As an example, there are components that are generally located in different modules, but when you click on a button, you need to hide the sidebar, how to implement it using the service?

 @Injectable({ providedIn: 'root' }) export class SidebarService { public sidebarShown$ = new BehaviorSubject<boolean>(false); } 

BehaviorSubject is a generator that caches the last event.

 @Component({ template: ` <app-sidebar *ngIf="sidebarShown$ | async"></app-sidebar> ` }) export class SomeComponentOnSomeLevel { public sidebarShown$ = this.sidebarService.sidebarShown$.asObservable(); constructor(private sidebarService: SidebarService) {} } 

In the component of another module we also inject this service and generate an event per click:

 @Component({ template: ` <button (click)="toggleSidebar()">Toggle sidebar</button> ` }) export class AnotherComponentOnAnotherLevel { constructor(private sidebarService: SidebarService) {} public toggleSidebar(): void { const shown = this.sidebarService.sidebarShown$.getValue(); this.sidebarService.sidebarShown$.next(!shown); } } 

When there are many such services there is a high probability of encountering entropy and single responsibility begins to bend.

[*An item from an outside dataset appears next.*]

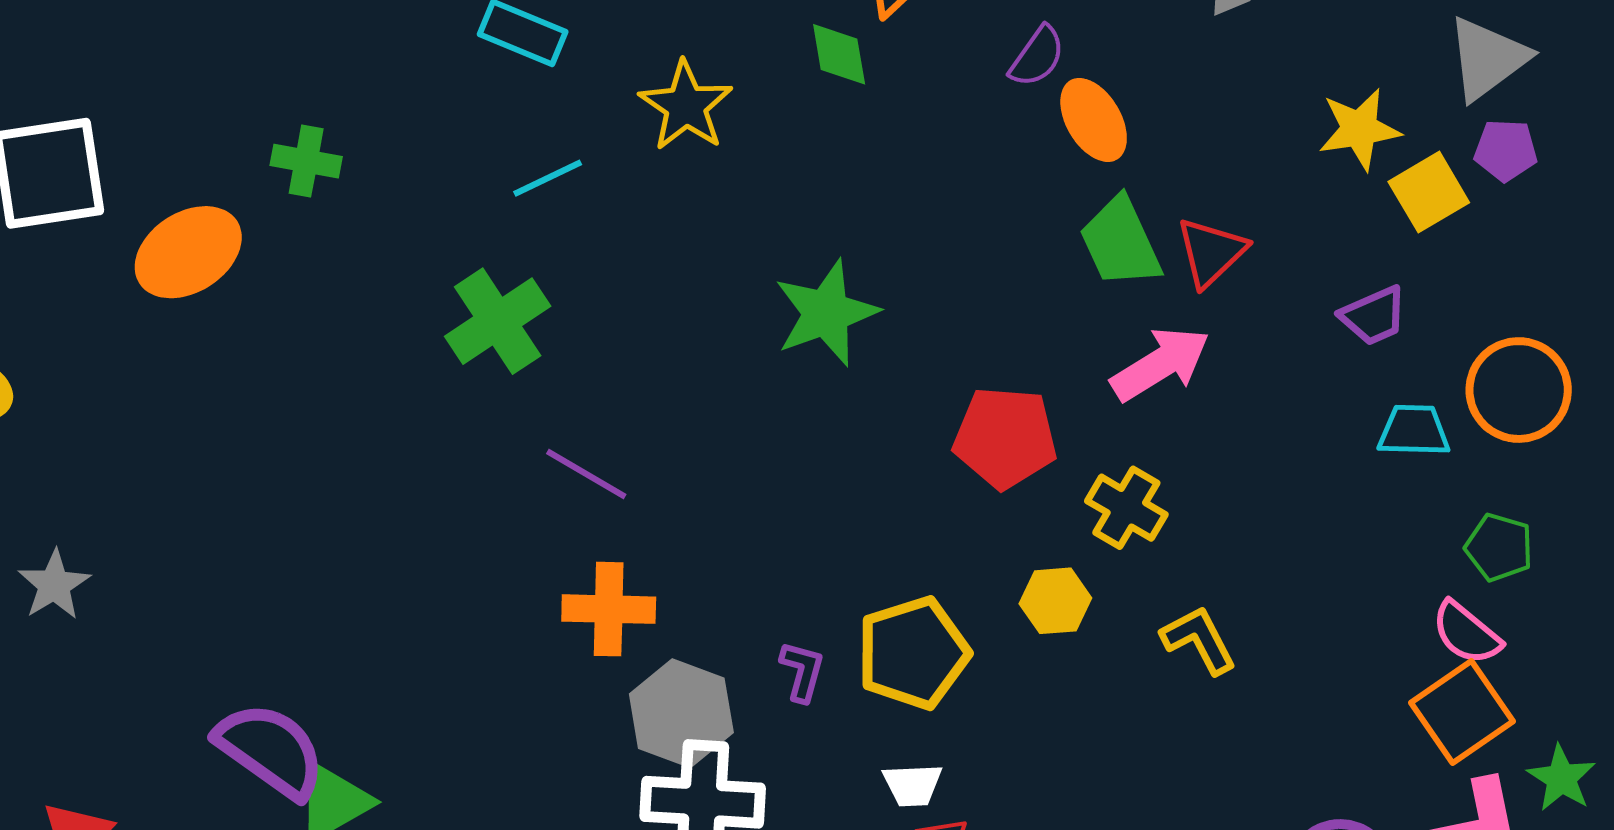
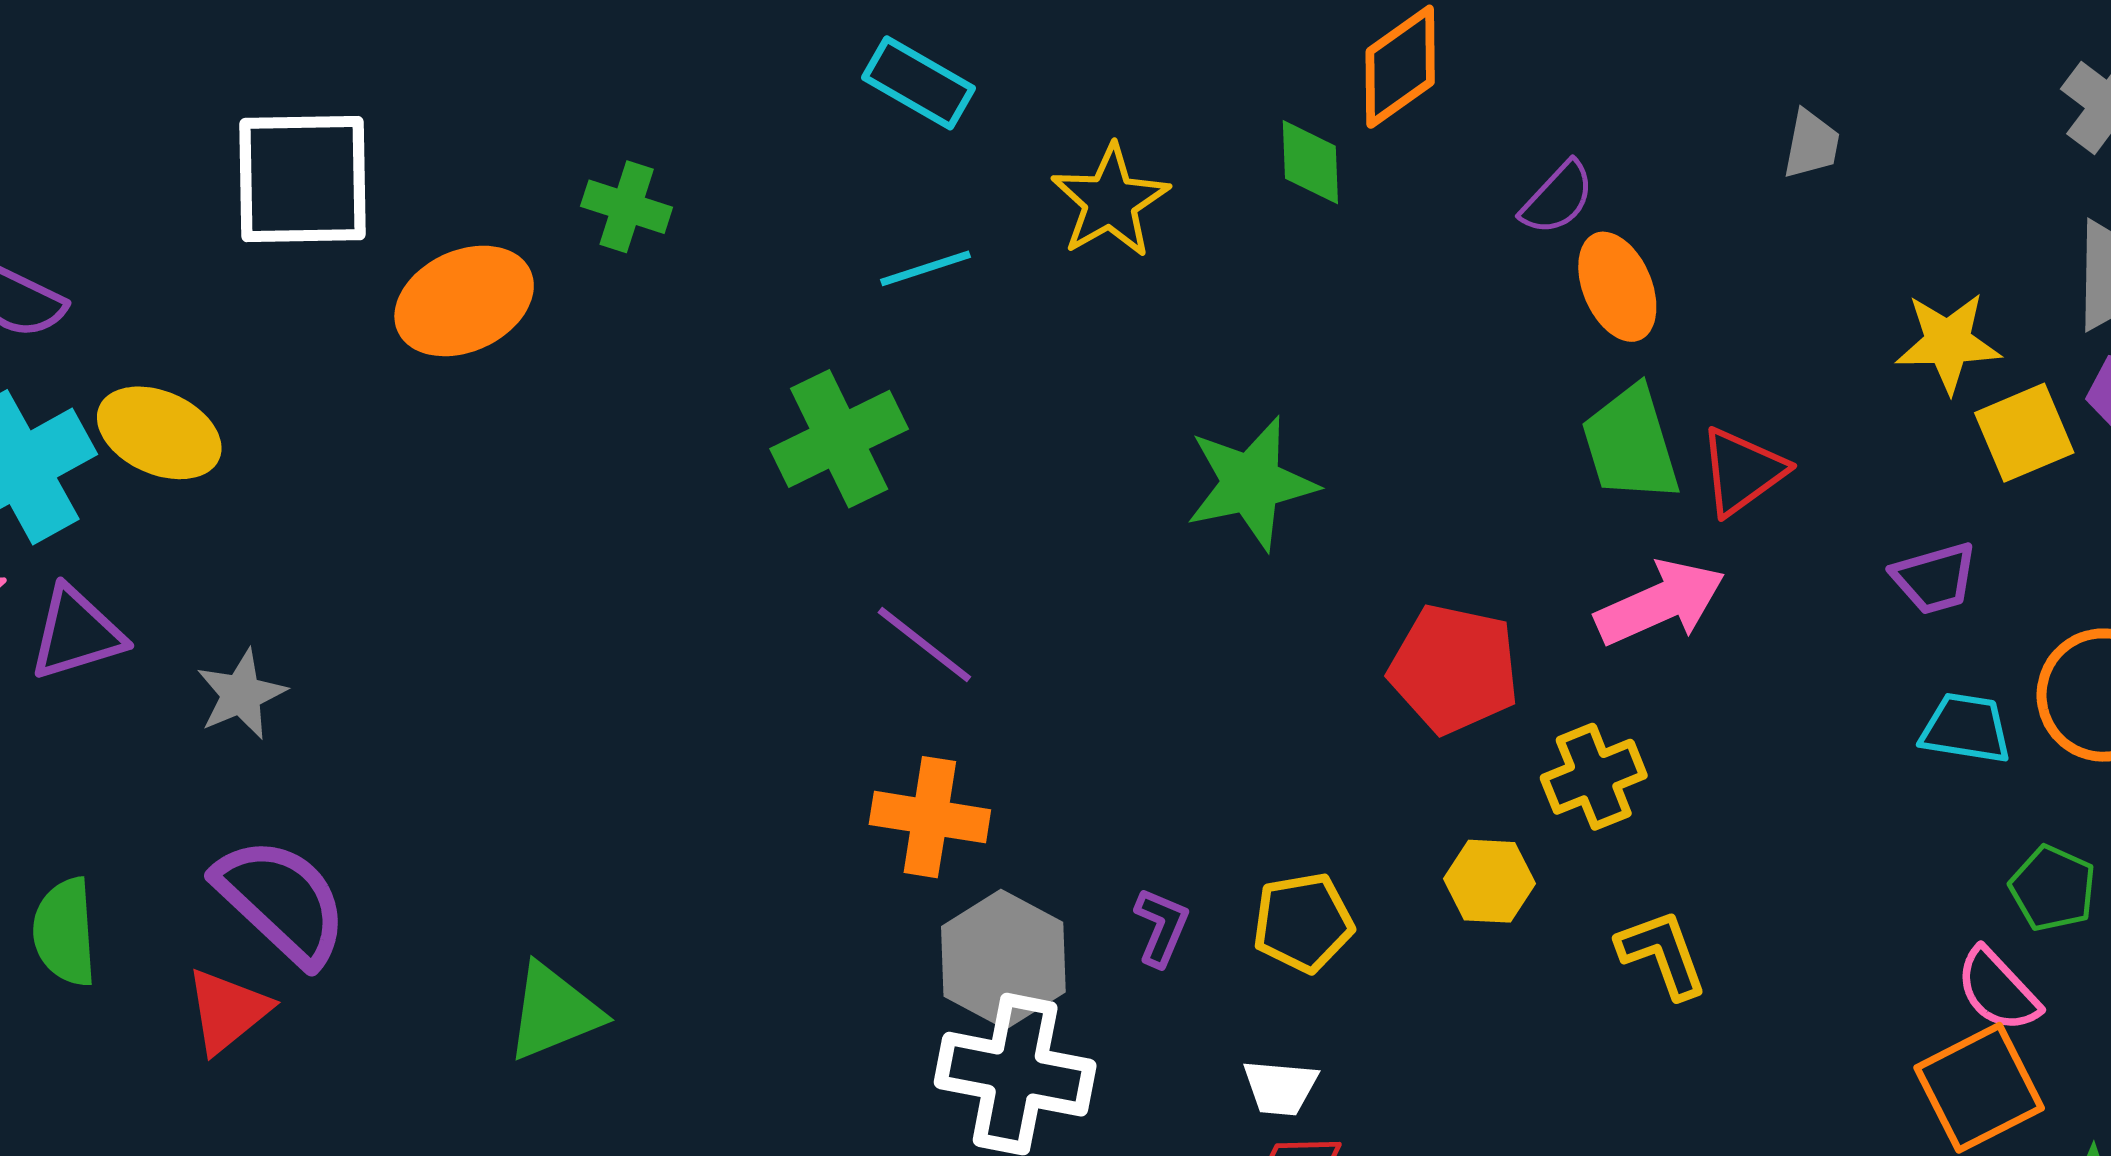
yellow cross: (1126, 508) -> (1594, 777), turned 30
yellow pentagon: (913, 653) -> (1303, 923), size x0.7
purple semicircle: (270, 750) -> (281, 901), moved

The best option, even though you are a beginner, but still have to try it in action - Redux :) Redux is an architectural template that allows you to reduce the connection between the components of the system through a one-way data stream coming from one storage. Angular has many tools for Redux, such as NgRx , NGXS , Akita , redux-observable . Redux enables DDD and scalability. There is such a diagram, it reflects the Redux-oriented application. enter image description here

If you ever mature, then I advise you to this article , it will give you a small excursion into the most popular tools for Redux in Angular.